Commentary Critical and Explanatory on the Whole Bible
Jeremiah 44



Verse 1

Jeremiah 44:1-30. Jeremiah reproves the Jews for their idolatry in Egypt, and denounces God‘s judgments on them and Egypt alike.

Migdol — meaning a “tower.” A city east of Egypt, towards the Red Sea (Exodus 14:2; Numbers 33:7).

Noph — Memphis, now Cairo (Jeremiah 2:16).

Pathros — Upper Egypt (Isaiah 11:11).

Verse 2

evil … upon Jerusalem — If I spared not My own sacred city, much less shall ye be safe in Egypt, which I loathe.

Verse 3

they went — implying perverse assiduity: they went out of their way to burn incense (one species of idolatry put for all kinds), etc.

Verse 4

(2 Chronicles 36:15).

Verse 7

now — after so many warnings.

commit … this … evil against your souls — (Jeremiah 7:19; Numbers 16:38; Proverbs 8:36). It is not God whom you injure, but yourselves.

Verse 8

in … Egypt — where they polluted themselves to ingratiate themselves with the Egyptians.

ye be gone — not compelled by fear, but of your own accord, when I forbade you, and when it was free to you to stay in Judea.

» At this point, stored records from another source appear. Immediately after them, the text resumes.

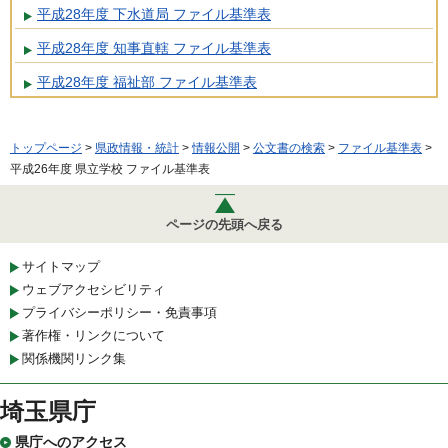
平成28年度 下水道局 ファイル基準表
平成28年度 知事直轄 ファイル基準表
平成28年度 福祉部 ファイル基準表
トップページ
>
県政情報・統計
>
情報公開
>
公文書の検索
>
ファイル基準表
>
平成26年度 県立学校 ファイル基準表
ページの先頭へ戻る
サイトマップ
ウェブアクセシビリティ
プライバシーポリシー・免責事項
著作権・リンクについて
関係機関リンク集
埼玉県庁
県庁へのアクセス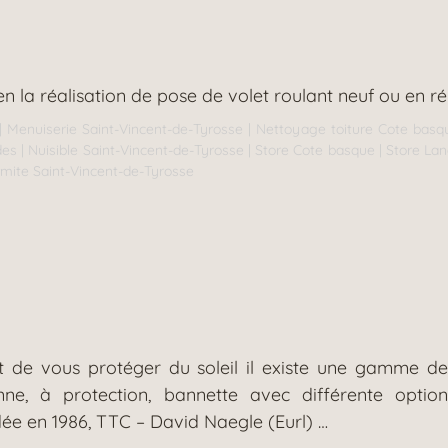
n la réalisation de pose de volet roulant neuf ou en r
|
Menuiserie Saint-Vincent-de-Tyrosse
|
Nettoyage toiture Cote basq
des
|
Nuisible Saint-Vincent-de-Tyrosse
|
Store Cote basque
|
Store La
rmite Saint-Vincent-de-Tyrosse
et de vous protéger du soleil il existe une gamme de
Banne, à protection, bannette avec différente o
en 1986, TTC – David Naegle (Eurl) …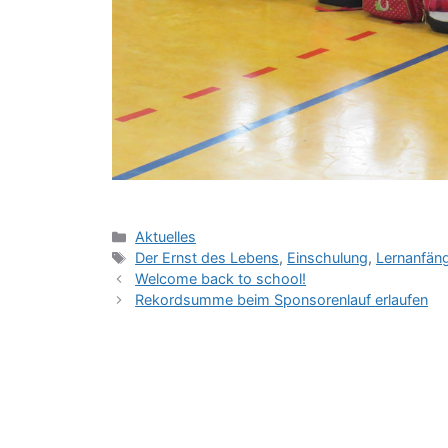
Kategorien
Aktuelles
Schlagwörter
Der Ernst des Lebens
,
Einschulung
,
Lernanfän
Welcome back to school!
Rekordsumme beim Sponsorenlauf erlaufen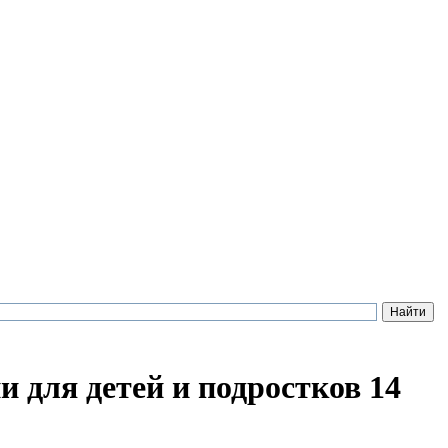
 для детей и подростков 14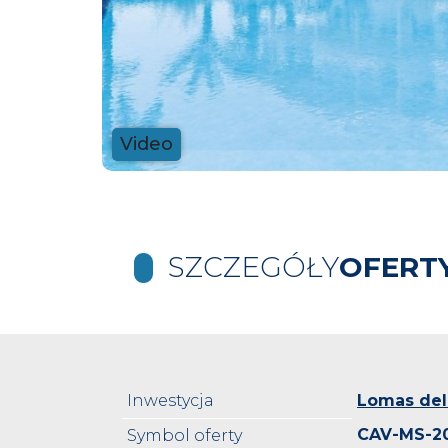
Video
SZCZEGÓŁY
OFERT
Inwestycja
Lomas del
CAV-MS-2
Symbol oferty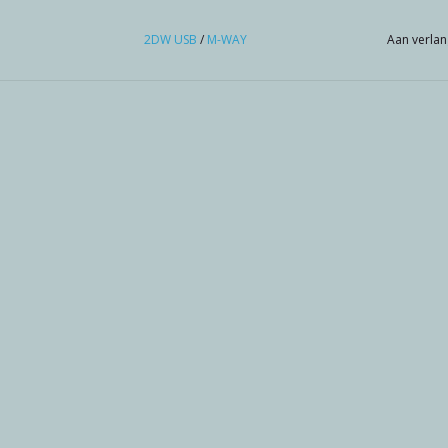
2DW USB
/
M-WAY
Aan verlan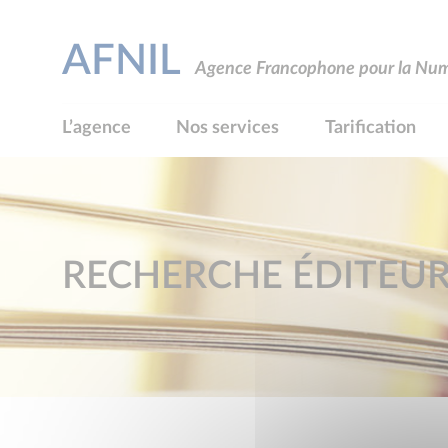
AFNIL
Agence Francophone pour la Numé
L’agence
Nos services
Tarification
RECHERCHE ÉDITEU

that ye might cut yourselves off — They, as it were, purposely courted their own ruin.

Verse 9

Have you forgotten how the wickednesses of your fathers were the source of the greatest calamities to you?

their wives — The Jews‘ worldly queens were great promoters of idolatry (1 Kings 11:1-8; 1 Kings 15:13; 1 Kings 16:31).

the land of Judah — They defiled the land which was holy unto God.

Verse 10
you — The third person puts them to a distance from God on account of their alienating themselves from Him. The second person implies that God formerly had directly addressed them.

humbled — literally, “contrite” (Psalm 51:17).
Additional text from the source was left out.